What needs to be done
Search the listing for the word "leben" and copy every line where it turns up.

Material for this exercise
····················

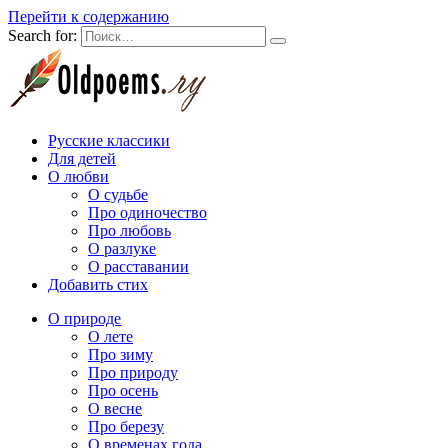
Перейти к содержанию
Search for:
Русские классики
Для детей
О любви
О судьбе
Про одиночество
Про любовь
О разлуке
О расставании
Добавить стих
О природе
О лете
Про зиму
Про природу
Про осень
О весне
Про березу
О временах года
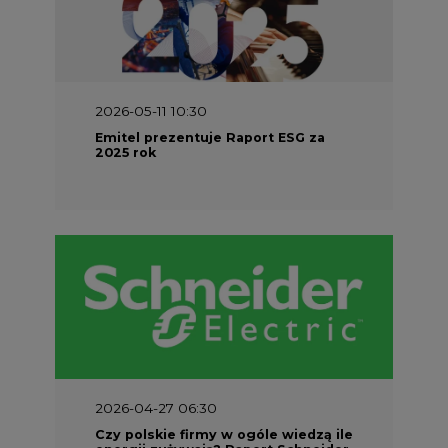
2026-05-11 10:30
Emitel prezentuje Raport ESG za
2025 rok
2026-04-27 06:30
Czy polskie firmy w ogóle wiedzą ile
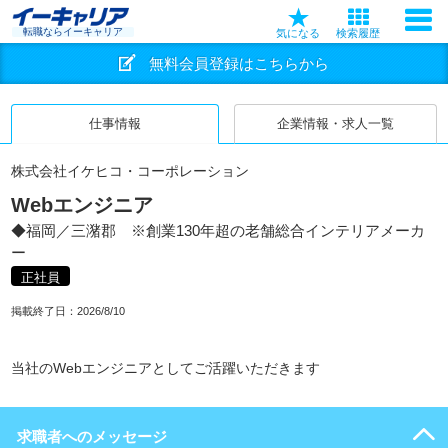
転職ならイーキャリア
気になる
検索履歴
無料会員登録はこちらから
仕事情報
企業情報・求人一覧
株式会社イケヒコ・コーポレーション
Webエンジニア
◆福岡／三潴郡 ※創業130年超の老舗総合インテリアメーカ
ー
正社員
掲載終了日：
2026/8/10
当社のWebエンジニアとしてご活躍いただきます
求職者へのメッセージ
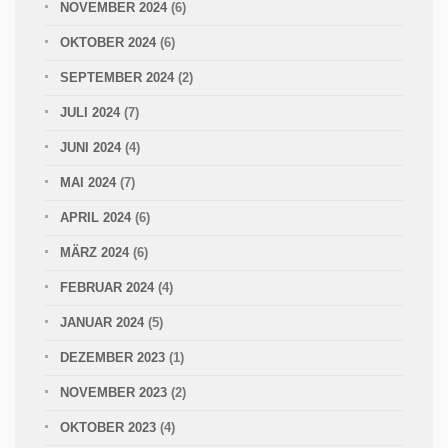
NOVEMBER 2024
(6)
OKTOBER 2024
(6)
SEPTEMBER 2024
(2)
JULI 2024
(7)
JUNI 2024
(4)
MAI 2024
(7)
APRIL 2024
(6)
MÄRZ 2024
(6)
FEBRUAR 2024
(4)
JANUAR 2024
(5)
DEZEMBER 2023
(1)
NOVEMBER 2023
(2)
OKTOBER 2023
(4)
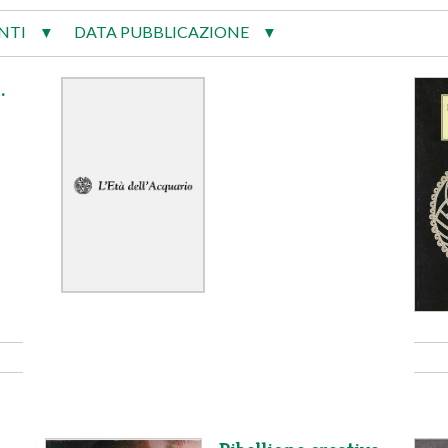
NTI
DATA PUBBLICAZIONE
▼
▼
.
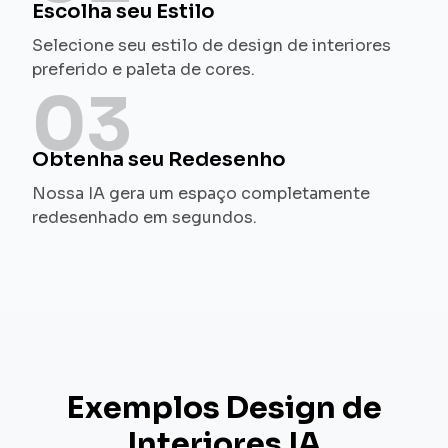
Escolha seu Estilo
Selecione seu estilo de design de interiores
preferido e paleta de cores.
03
Obtenha seu Redesenho
Nossa IA gera um espaço completamente
redesenhado em segundos.
Exemplos Design de
Interiores IA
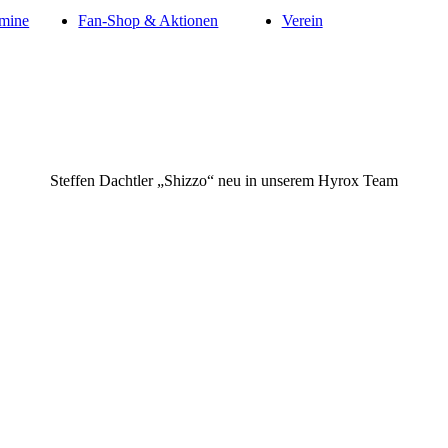
mine
Fan-Shop & Aktionen
Verein
Steffen Dachtler „Shizzo“ neu in unserem Hyrox Team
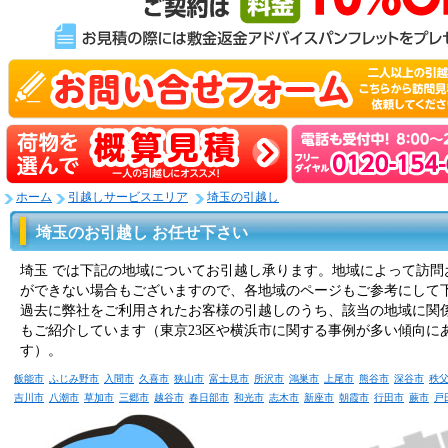
ホーム
引越しサービスエリア
埼玉の引越し
埼玉のお引越し お任せ下さい
埼玉 では下記の地域についてお引越し承ります。地域によって訪問
ができない場合もございますので、各地域のページもご参考にして下
過去に弊社をご利用されたお客様の引越しのうち、該当の地域に関
もご紹介しています（東京23区や横浜市に関する事例が多い傾向に
す）。
飯能市
ふじみ野市
入間市
久喜市
狭山市
富士見市
所沢市
鴻巣市
上尾市
熊谷市
深谷市
秩
吉川市
八潮市
草加市
三郷市
越谷市
春日部市
和光市
志木市
新座市
朝霞市
行田市
蕨市
戸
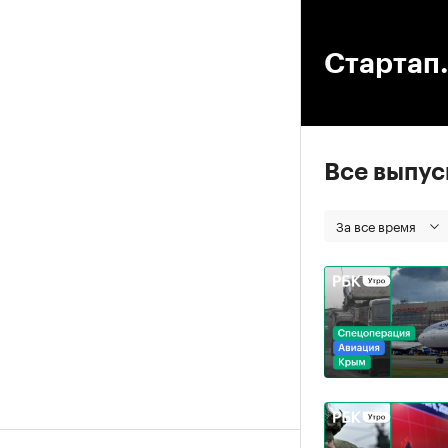
00
Стартап.
Все выпу
За все время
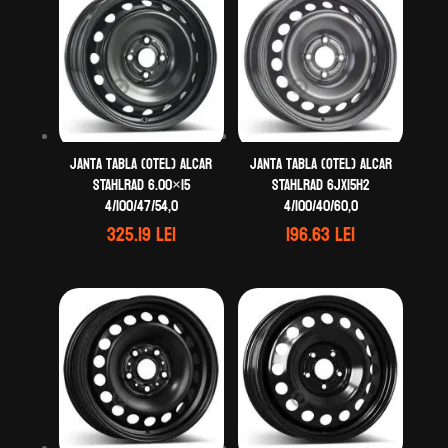
Janta tabla (otel) ALCAR
Janta tabla (otel) ALCAR
STAHLRAD 6.00×15
STAHLRAD 6Jx15H2
4/100/47/54,0
4/100/40/60,0
325.19
lei
196.63
lei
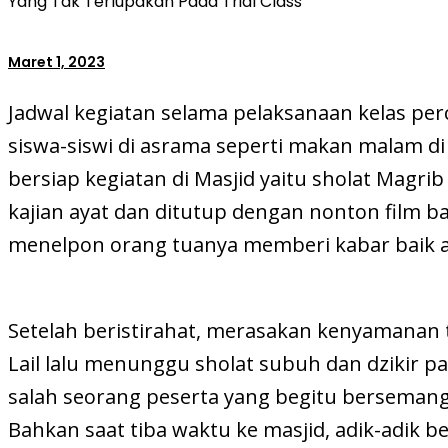
Yang Tak Terlupakan Pada Trial Class
Maret 1, 2023
Jadwal kegiatan selama pelaksanaan kelas per
siswa-siswi di asrama seperti makan malam di 
bersiap kegiatan di Masjid yaitu sholat Magrib
kajian ayat dan ditutup dengan nonton film 
menelpon orang tuanya memberi kabar baik at
Setelah beristirahat, merasakan kenyamanan t
Lail lalu menunggu sholat subuh dan dzikir pa
salah seorang peserta yang begitu bersemang
Bahkan saat tiba waktu ke masjid, adik-adik 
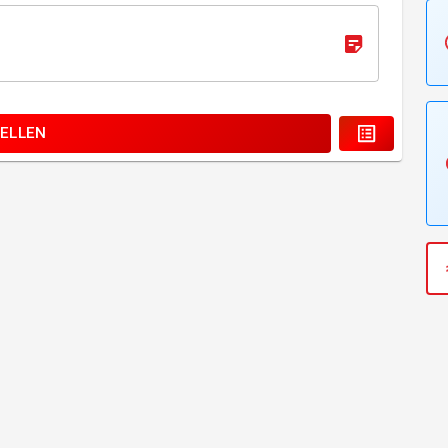
ELLEN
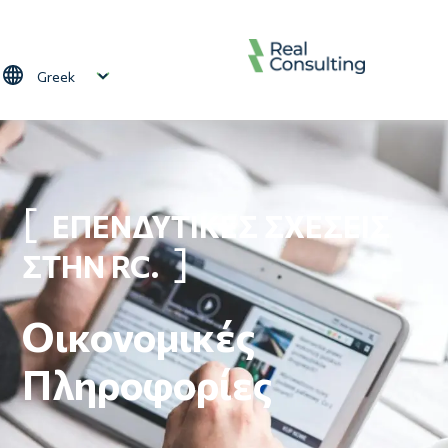
Παράκαμψη προς το κυρίως περιεχόμενο
Select your language
ΕΠΕΝΔΥΤΙΚΈΣ ΣΧΈΣΕΙΣ
ΣΤΗΝ RC.
Οικονομικές
Πληροφορίες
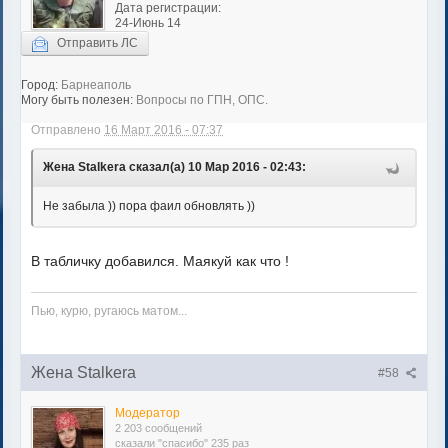
Дата регистрации:
24-Июнь 14
Отправить ЛС
Город:
Барнеаполь
Могу быть полезен:
Вопросы по ГПН, ОПС.
Отправлено
16 Март 2016 - 07:37
Жена Stalkera сказал(а) 10 Мар 2016 - 02:43:
Не забыла )) пора фаил обновлять ))
В табличку добавился. Маякуй как что !
Пью, курю, ругаюсь матом...
Жена Stalkera
#58
Модератор
2 203 сообщений
сказали "спасибо" 235 раз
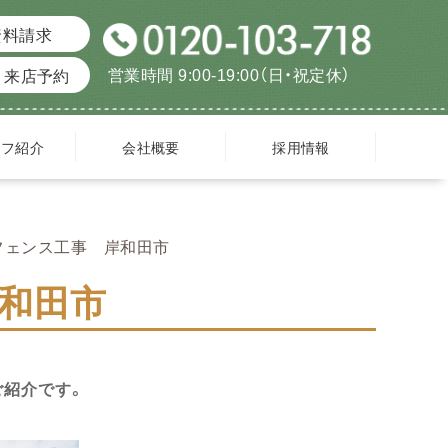
資料請求
営業時間 9:00-19:00（日・祝定休）
来店予約
ッフ紹介
会社概要
採用情報
フェンス工事 岸和田市
和田市
ご紹介です。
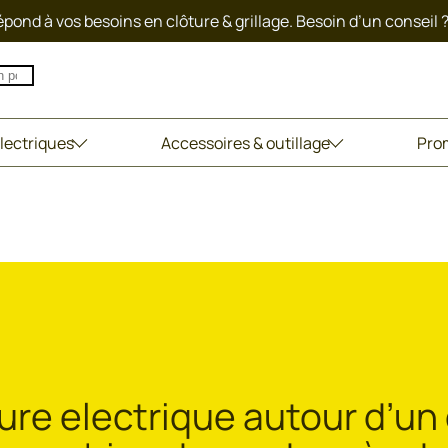
pond à vos besoins en clôture & grillage. Besoin d’un conseil 
lectriques
Accessoires & outillage
Pro
ture electrique autour d’u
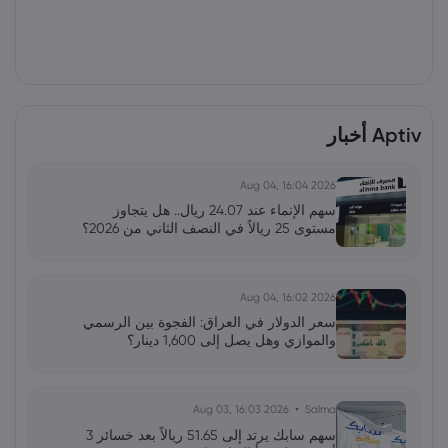
Aptiv أخبار
2026 Aug 04, 16:04
سهم الإنماء عند 24.07 ريال.. هل يتجاوز
مستوى 25 ريالاً في النصف الثاني من 2026؟
2026 Aug 04, 16:02
سعر الدولار في العراق: الفجوة بين الرسمي
والموازي وهل يصل إلى 1,600 دينار؟
2026 Aug 03, 16:03
Salma
سهم سابك يرتد إلى 51.65 ريالاً بعد خسائر 3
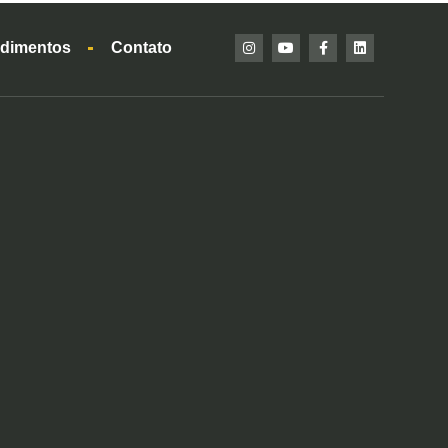
dimentos
Contato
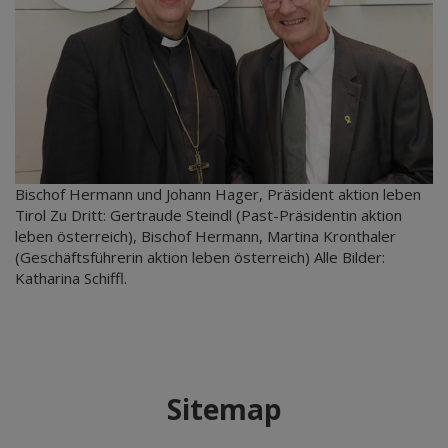
Bischof Hermann und Johann Hager, Präsident aktion leben
Tirol Zu Dritt: Gertraude Steindl (Past-Präsidentin aktion
leben österreich), Bischof Hermann, Martina Kronthaler
(Geschäftsführerin aktion leben österreich) Alle Bilder:
Katharina Schiffl.
Sitemap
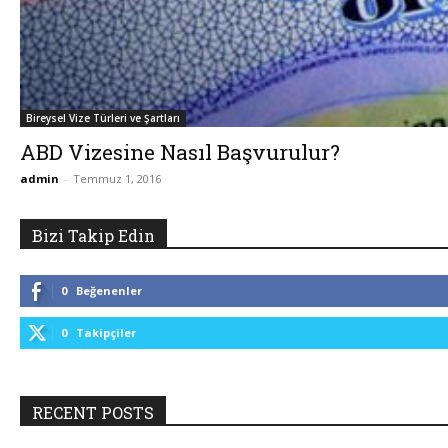
Bireysel Vize Türleri ve Şartları
ABD Vizesine Nasıl Başvurulur?
admin
-
Temmuz 1, 2016
Bizi Takip Edin
0
Beğenenler
0
Takipçiler
RECENT POSTS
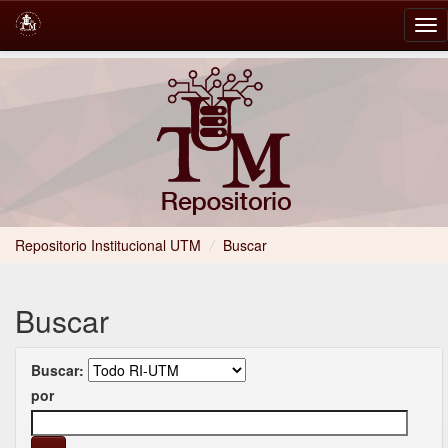
Skip
navigation
Repositorio Institucional UTM
/
Buscar
Buscar
Buscar:
por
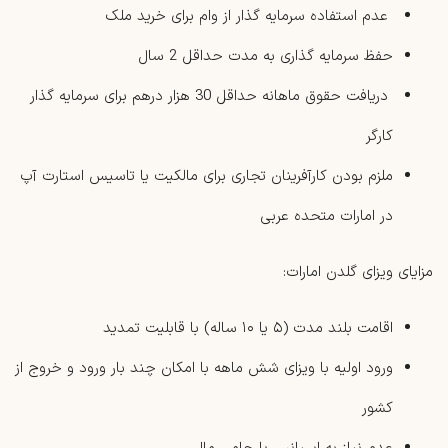
عدم استفاده سرمایه گذار از وام برای خرید ملک
حفظ سرمایه گذاری به مدت حداقل 2 سال
دریافت حقوق ماهانه حداقل 30 هزار درهم برای سرمایه گذار
کارگر
ملزم بودن کارآفرینان تجاری برای مالکیت یا تاسیس استارت‌ آپ
در امارات متحده عربی
مزایای ویزای گلدن امارات:
اقامت بلند مدت (۵ یا ۱۰ ساله) با قابلیت تمدید
ورود اولیه با ویزای شش ‌ماهه با امکان چند بار ورود و خروج از
کشور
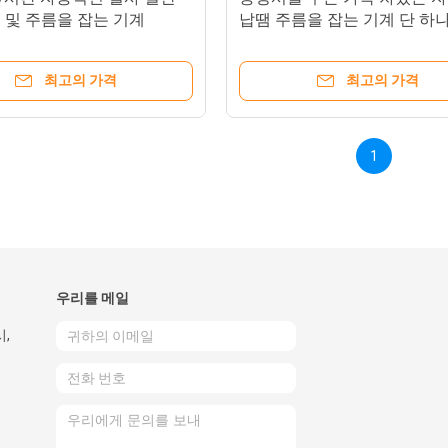
 및 주름을 잡는 기계
납땜 주름을 잡는 기계 단 하나
유형 ISO/세륨
최고의 가격
최고의 가격
1
우리를 메일
시,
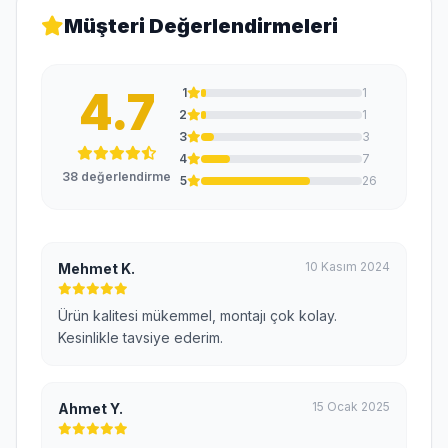
Müşteri Değerlendirmeleri
4.7
1
1
2
1
3
3
4
7
38 değerlendirme
5
26
10 Kasım 2024
Mehmet K.
Ürün kalitesi mükemmel, montajı çok kolay.
Kesinlikle tavsiye ederim.
15 Ocak 2025
Ahmet Y.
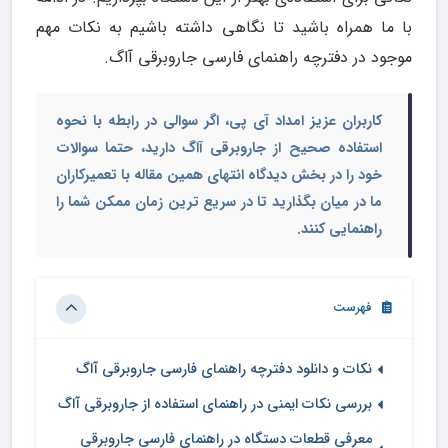
با ما همراه باشید تا نگاهی داشته باشیم به نکات مهم
موجود در دفترچه راهنمای فارسی جاروبرقی آاگ.
کاربران عزیز امداد آی پی، اگر سوالی در رابطه با نحوه
استفاده صحیح از جاروبرقی آاگ دارید، حتما سوالات
خود را در بخش دیدگاه انتهای همین مقاله با تعمیرکاران
ما در میان بگذارید تا در سریع ترین زمان ممکن شما را
راهنمایی کنند.
فهرست
نکات و دانلود دفترچه راهنمای فارسی جاروبرقی آاگ
بررسی نکات ایمنی در راهنمای استفاده از جاروبرقی آاگ
معرفی قطعات دستگاه در راهنمای فارسی جاروبرقی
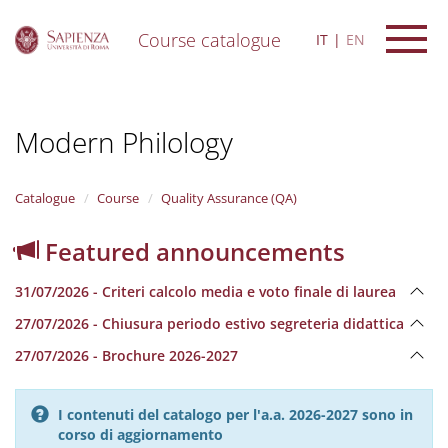
Course catalogue
IT
EN
S
k
i
Modern Philology
p
t
o
m
Catalogue
Course
Quality Assurance (QA)
a
i
Featured announcements
n
c
31/07/2026 - Criteri calcolo media e voto finale di laurea
o
n
27/07/2026 - Chiusura periodo estivo segreteria didattica
t
e
27/07/2026 - Brochure 2026-2027
n
t
I contenuti del catalogo per l'a.a. 2026-2027 sono in
corso di aggiornamento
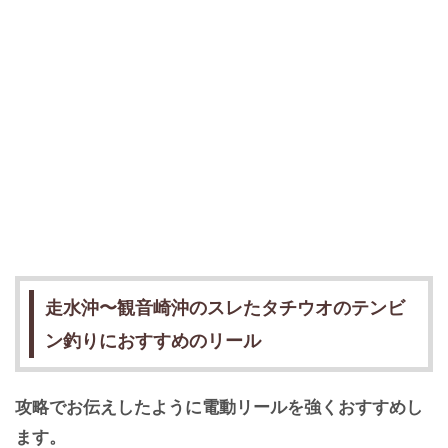
走水沖〜観音崎沖のスレたタチウオのテンビ
ン釣りにおすすめのリール
攻略でお伝えしたように電動リールを強くおすすめし
ます。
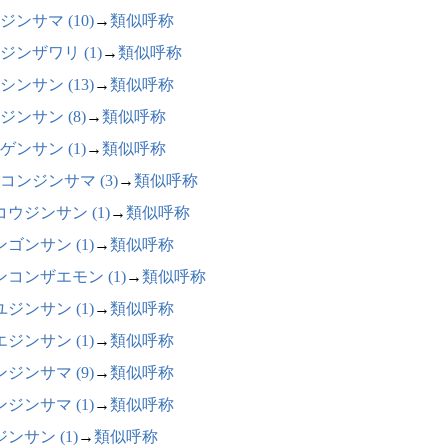
ジンサマ (10)
→
類似呼称
ジンザワリ (1)
→
類似呼称
シンサン (13)
→
類似呼称
ジンサン (8)
→
類似呼称
ゲンサン (1)
→
類似呼称
コンジンサマ (3)
→
類似呼称
コウジンサン (1)
→
類似呼称
ゴンサン (1)
→
類似呼称
ンコンザエモン (1)
→
類似呼称
ジンサン (1)
→
類似呼称
ジンサン (1)
→
類似呼称
ジンサマ (9)
→
類似呼称
ジンサマ (1)
→
類似呼称
ンサン (1)
→
類似呼称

····················

Exercise output
Bischof Hermann und Johann Hager, Präsident aktion leben
leben österreich), Bischof Hermann, Martina Kronthaler
(Geschäftsführerin aktion leben österreich) Alle Bilder:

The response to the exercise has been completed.